Tributes are already to be found everywhere on the web to the Irish poet Seamus Heaney, for many the greatest poet in English of his generation. He died today.
For many years it seemed that Heaney’s literary manuscripts, on account of their high monetary value, would be found mostly in North American libraries, and especially at Emory University. Some British and Irish libraries and archives held small groups of literary papers, especially the University of Liverpool (see the Location Register entries under Heaney). But for literary researchers, until two years ago, the story was Heaney = Emory.
Then in December 2011 Heaney and his son walked into the National Library of Ireland and donated his personal collection of literary drafts, from all stages of his career. Heaney said that he knew that the collection was worth a fortune, but he wanted it to stay in Dublin.
The story of the NLI collection is here: http://www.nli.ie/blog/index.php/2013/04/18/the-seamus-heaney-literary-papers.

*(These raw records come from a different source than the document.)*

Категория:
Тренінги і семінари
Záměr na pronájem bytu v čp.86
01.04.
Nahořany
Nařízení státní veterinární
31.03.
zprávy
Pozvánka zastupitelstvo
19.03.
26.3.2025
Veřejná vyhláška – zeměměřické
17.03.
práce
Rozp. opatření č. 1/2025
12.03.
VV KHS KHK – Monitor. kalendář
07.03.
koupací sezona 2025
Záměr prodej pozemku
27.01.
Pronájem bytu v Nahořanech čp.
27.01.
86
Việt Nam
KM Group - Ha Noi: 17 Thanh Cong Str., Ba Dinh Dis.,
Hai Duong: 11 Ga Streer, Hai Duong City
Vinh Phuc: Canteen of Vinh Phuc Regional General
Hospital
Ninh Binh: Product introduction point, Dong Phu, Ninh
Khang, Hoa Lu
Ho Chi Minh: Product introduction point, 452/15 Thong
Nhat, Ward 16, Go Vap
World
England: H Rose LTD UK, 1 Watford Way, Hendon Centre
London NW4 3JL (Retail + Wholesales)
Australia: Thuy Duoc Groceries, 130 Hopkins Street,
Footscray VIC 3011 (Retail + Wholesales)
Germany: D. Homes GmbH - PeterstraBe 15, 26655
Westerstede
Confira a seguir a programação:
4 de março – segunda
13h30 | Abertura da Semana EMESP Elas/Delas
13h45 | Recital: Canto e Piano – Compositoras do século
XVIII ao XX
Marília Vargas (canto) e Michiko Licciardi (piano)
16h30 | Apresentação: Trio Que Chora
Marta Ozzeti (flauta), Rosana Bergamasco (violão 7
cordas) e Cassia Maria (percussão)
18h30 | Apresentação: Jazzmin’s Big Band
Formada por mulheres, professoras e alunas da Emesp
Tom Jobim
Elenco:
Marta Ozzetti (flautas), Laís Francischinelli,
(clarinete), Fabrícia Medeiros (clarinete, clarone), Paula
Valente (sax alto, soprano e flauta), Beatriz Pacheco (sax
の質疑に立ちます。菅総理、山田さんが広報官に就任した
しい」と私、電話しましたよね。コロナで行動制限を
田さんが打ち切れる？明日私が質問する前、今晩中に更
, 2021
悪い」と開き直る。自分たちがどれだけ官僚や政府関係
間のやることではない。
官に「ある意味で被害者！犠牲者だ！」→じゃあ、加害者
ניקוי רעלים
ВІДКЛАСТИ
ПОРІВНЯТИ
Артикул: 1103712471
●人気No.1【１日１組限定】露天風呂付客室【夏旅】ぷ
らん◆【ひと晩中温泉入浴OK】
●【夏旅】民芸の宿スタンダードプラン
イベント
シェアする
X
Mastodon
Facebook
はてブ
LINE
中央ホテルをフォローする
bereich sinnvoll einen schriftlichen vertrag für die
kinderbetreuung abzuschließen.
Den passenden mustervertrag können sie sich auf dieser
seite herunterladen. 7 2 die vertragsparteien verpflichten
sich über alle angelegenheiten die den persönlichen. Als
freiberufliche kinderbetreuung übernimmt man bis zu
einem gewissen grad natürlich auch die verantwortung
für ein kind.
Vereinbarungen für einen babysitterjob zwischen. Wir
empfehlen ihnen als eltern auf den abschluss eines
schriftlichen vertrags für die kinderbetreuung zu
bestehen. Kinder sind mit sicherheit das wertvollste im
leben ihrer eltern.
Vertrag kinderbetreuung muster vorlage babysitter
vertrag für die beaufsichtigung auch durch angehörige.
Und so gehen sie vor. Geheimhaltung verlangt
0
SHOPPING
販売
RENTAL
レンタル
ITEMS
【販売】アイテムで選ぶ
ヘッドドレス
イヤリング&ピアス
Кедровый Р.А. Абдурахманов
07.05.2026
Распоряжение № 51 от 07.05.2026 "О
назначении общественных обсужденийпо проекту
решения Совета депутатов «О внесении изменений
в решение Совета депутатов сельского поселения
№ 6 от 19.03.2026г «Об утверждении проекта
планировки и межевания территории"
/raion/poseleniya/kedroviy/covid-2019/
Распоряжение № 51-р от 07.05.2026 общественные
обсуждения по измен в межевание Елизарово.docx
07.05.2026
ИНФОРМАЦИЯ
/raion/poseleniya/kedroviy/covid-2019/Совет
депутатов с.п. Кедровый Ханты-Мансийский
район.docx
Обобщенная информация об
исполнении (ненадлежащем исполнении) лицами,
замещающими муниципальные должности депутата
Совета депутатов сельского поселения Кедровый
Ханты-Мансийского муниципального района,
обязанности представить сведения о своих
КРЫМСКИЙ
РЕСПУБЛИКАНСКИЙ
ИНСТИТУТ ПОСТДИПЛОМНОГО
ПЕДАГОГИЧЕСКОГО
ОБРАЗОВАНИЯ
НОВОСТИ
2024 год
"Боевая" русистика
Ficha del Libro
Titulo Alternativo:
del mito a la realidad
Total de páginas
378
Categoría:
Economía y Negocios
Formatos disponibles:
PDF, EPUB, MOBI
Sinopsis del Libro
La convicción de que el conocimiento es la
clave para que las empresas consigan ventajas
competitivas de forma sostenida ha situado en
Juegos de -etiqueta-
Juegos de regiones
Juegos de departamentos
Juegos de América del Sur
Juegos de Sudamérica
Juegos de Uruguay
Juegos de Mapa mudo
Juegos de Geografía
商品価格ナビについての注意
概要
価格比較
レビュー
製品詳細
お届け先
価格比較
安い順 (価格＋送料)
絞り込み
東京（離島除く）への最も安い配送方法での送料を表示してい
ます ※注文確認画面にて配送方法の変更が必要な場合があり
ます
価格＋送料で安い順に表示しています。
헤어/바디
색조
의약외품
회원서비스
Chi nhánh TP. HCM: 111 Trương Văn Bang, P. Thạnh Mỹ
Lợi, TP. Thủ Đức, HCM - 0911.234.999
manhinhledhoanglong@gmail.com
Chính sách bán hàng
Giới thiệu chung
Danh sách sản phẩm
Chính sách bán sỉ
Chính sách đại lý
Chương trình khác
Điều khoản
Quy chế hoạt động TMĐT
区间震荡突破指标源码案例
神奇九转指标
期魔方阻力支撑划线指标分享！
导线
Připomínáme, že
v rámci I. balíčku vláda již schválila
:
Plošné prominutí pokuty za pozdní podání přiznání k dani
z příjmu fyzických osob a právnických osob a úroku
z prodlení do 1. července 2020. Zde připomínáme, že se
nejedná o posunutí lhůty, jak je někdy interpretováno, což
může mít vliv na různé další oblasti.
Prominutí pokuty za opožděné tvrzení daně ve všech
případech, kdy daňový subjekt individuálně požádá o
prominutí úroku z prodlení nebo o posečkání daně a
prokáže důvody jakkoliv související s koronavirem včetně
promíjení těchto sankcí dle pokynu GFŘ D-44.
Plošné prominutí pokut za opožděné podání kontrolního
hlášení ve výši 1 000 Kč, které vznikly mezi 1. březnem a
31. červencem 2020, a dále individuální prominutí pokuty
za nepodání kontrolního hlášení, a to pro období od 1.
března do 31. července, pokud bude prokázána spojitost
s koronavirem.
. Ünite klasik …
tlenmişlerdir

The catalogue of the Emory papers is here: http://findingaids.library.emory.edu/documents/heaney960.
David Sutton
A colleague at the British Library mentioned to me the similarity between what happened with the manuscripts of Ted Hughes and those of Seamus Heaney. It provides an interesting light on the much-discussed question of “split collections”. Both Hughes and Heaney prepared a collection of papers for sale, and it happens that Emory University was the purchaser in both cases. But both authors retained papers – because they couldn’t bear to part with them or they still needed them or they were embarrassed to sell them first time around. The retained manuscript collections eventually found their ways to different repositories (the British Library for Hughes; the National Library of Ireland for Heaney). Inevitably much of the more personal, more embarrassing, more revealing material is in the second collections. I wonder whether this will become an increasingly common form of split collection: first, the collection for sale, and, second, the Nachlass.